Those jobs built solidly working class families, home ownership and the beginnings of generational wealth and stability.
Could the few black owned farmers get loans and crop insurance from the feds like their white counterparts? Even when black folks tried to buy the land they worked for market value, who was to say if the recorder of deeds in po dunk Alabama would even record the sale and what court would force them to do so?
Post WWII, when black vets returned home, same issues re civil service, union jobs and GI Bill benefits that the vast majority of state schools simply refused to accept because they accepted no black undergrads or grad students. Tough to pull yourself up by your bootstraps when the boots you are given have none.
The playing field for the Irish and Jews for that matter may have started as tilted as that for Blacks in the US, but by the end of WW II it was far more level if you were perceived as white, even if not WASP.
White “supremacy” was so ingrained as a means of control in the South and elsewhere that even German POWs had more freedom of movement in the during WWII than black males of the same age.
https://time.com/5872361/wwii-german-pows-civil-rights/
One generation later—-we all have equal opportunity, not result- opportunity?

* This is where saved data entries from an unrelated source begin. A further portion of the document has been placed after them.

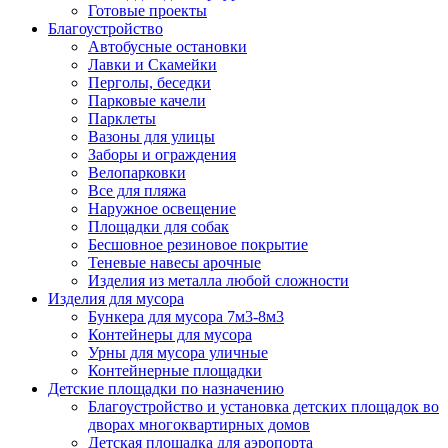
Готовые проекты
Благоустройство
Автобусные остановки
Лавки и Скамейки
Перголы, беседки
Парковые качели
Парклеты
Вазоны для улицы
Заборы и ограждения
Велопарковки
Все для пляжа
Наружное освещение
Площадки для собак
Бесшовное резиновое покрытие
Теневые навесы арочные
Изделия из металла любой сложности
Изделия для мусора
Бункера для мусора 7м3-8м3
Контейнеры для мусора
Урны для мусора уличные
Контейнерные площадки
Детские площадки по назначению
Благоустройство и установка детских площадок во
дворах многоквартирных домов
Детская площадка для аэропорта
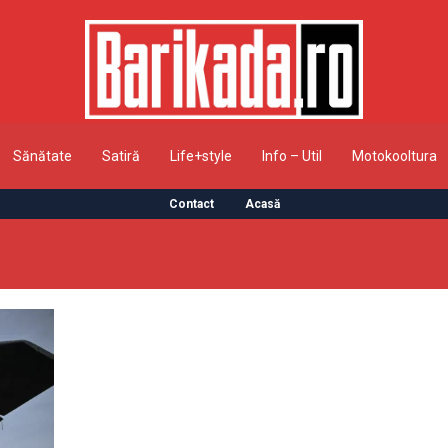
Sănătate
Satiră
Life+style
Info – Util
Motokooltura
Contact
Acasă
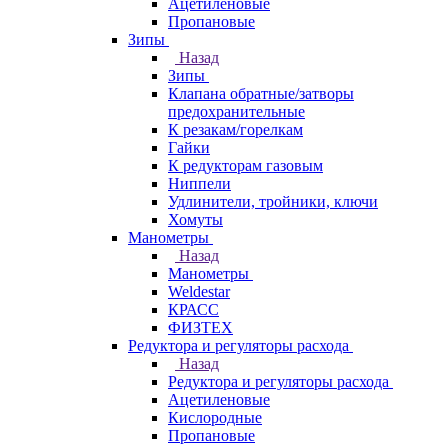
Ацетиленовые
Пропановые
Зипы
Назад
Зипы
Клапана обратные/затворы
предохранительные
К резакам/горелкам
Гайки
К редукторам газовым
Ниппели
Удлинители, тройники, ключи
Хомуты
Манометры
Назад
Манометры
Weldestar
КРАСС
ФИЗТЕХ
Редуктора и регуляторы расхода
Назад
Редуктора и регуляторы расхода
Ацетиленовые
Кислородные
Пропановые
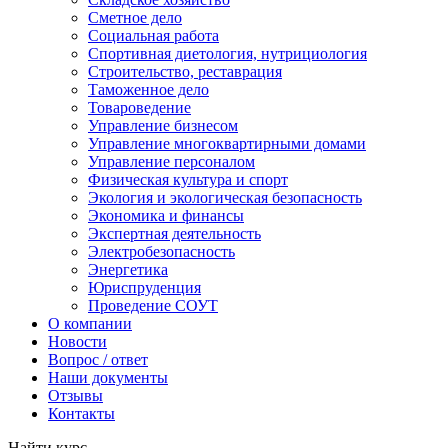
Сметное дело
Социальная работа
Спортивная диетология, нутрициология
Строительство, реставрация
Таможенное дело
Товароведение
Управление бизнесом
Управление многоквартирными домами
Управление персоналом
Физическая культура и спорт
Экология и экологическая безопасность
Экономика и финансы
Экспертная деятельность
Электробезопасность
Энергетика
Юриспруденция
Проведение СОУТ
О компании
Новости
Вопрос / ответ
Наши документы
Отзывы
Контакты
Найти курс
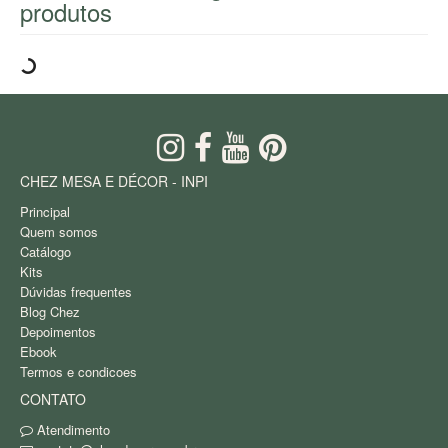
produtos
CHEZ MESA E DÉCOR - INPI
Principal
Quem somos
Catálogo
Kits
Dúvidas frequentes
Blog Chez
Depoimentos
Ebook
Termos e condicoes
CONTATO
Atendimento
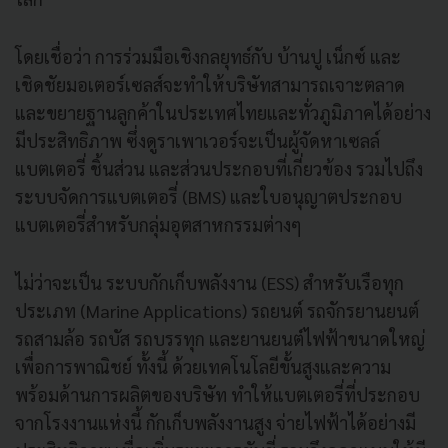
โดยเชื่อว่า การร่วมมือเชิงกลยุทธ์กับ บ้านปู เน็กซ์ และ
เชิดชัยมอเตอร์เซลส์จะทำให้บริษัทสามารถเจาะตลาด
และขยายฐานลูกค้าในประเทศไทยและทั่วภูมิภาคได้อย่าง
มีประสิทธิภาพ ซึ่งดูราเพาเวอร์จะเป็นผู้จัดหาเซลล์
แบตเตอรี่ ชิ้นส่วน และส่วนประกอบที่เกี่ยวข้อง รวมไปถึง
ระบบจัดการแบตเตอรี่ (BMS) และใบอนุญาตประกอบ
แบตเตอรี่สำหรับกลุ่มอุตสาหกรรมต่างๆ
ไม่ว่าจะเป็น ระบบกักเก็บพลังงาน (ESS) สำหรับเรือทุก
ประเภท (Marine Applications) รถยนต์ รถจักรยานยนต์
รถสามล้อ รถบัส รถบรรทุก และยานยนต์ไฟฟ้าขนาดใหญ่
เพื่อการพาณิชย์ ทั้งนี้ ด้วยเทคโนโลยีขั้นสูงและความ
พร้อมด้านการผลิตของบริษัท ทำให้แบตเตอรี่ที่ประกอบ
จากโรงงานแห่งนี้ กักเก็บพลังงานสูง จ่ายไฟฟ้าได้อย่างมี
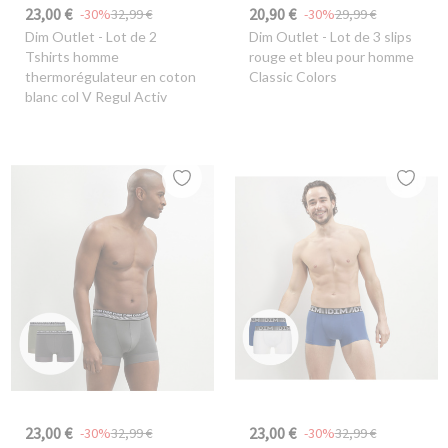
23,00 €
20,90 €
-30%
32,99 €
-30%
29,99 €
Dim Outlet
- Lot de 2
Dim Outlet
- Lot de 3 slips
Tshirts homme
rouge et bleu pour homme
thermorégulateur en coton
Classic Colors
blanc col V Regul Activ
23,00 €
23,00 €
-30%
32,99 €
-30%
32,99 €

The House my dad bought for 29K in 1961 (WWII/Korea Vet) in the neighborhood he wanted is worth 429k today. The house his black counterpart could buy ( in a redlined neighborhood) for the same 29k is worth less than half of the 429K. That difference in equity is the difference in financing how many post high school educational experiences in that family?
Urban v Suburban v Rural Public Schools., Public V Private Schools- equal opportunity there?
As a father, person and atty, I am often better at defining problems than solutions. Having said that, our country is like an old house, we may not have had anything to do with all of the neglect and problems, but now that we own the house, we have the responsibility to take a hard look inside and repair and maintain it. That starts with looking at it inside and out, defining and working the problems.
I fully acknowledge all of this is a pendulum that first went too far one way, was held there, and now is swinging rapidly the other way in response.
Rant over. Blessings to us all, in these times and places.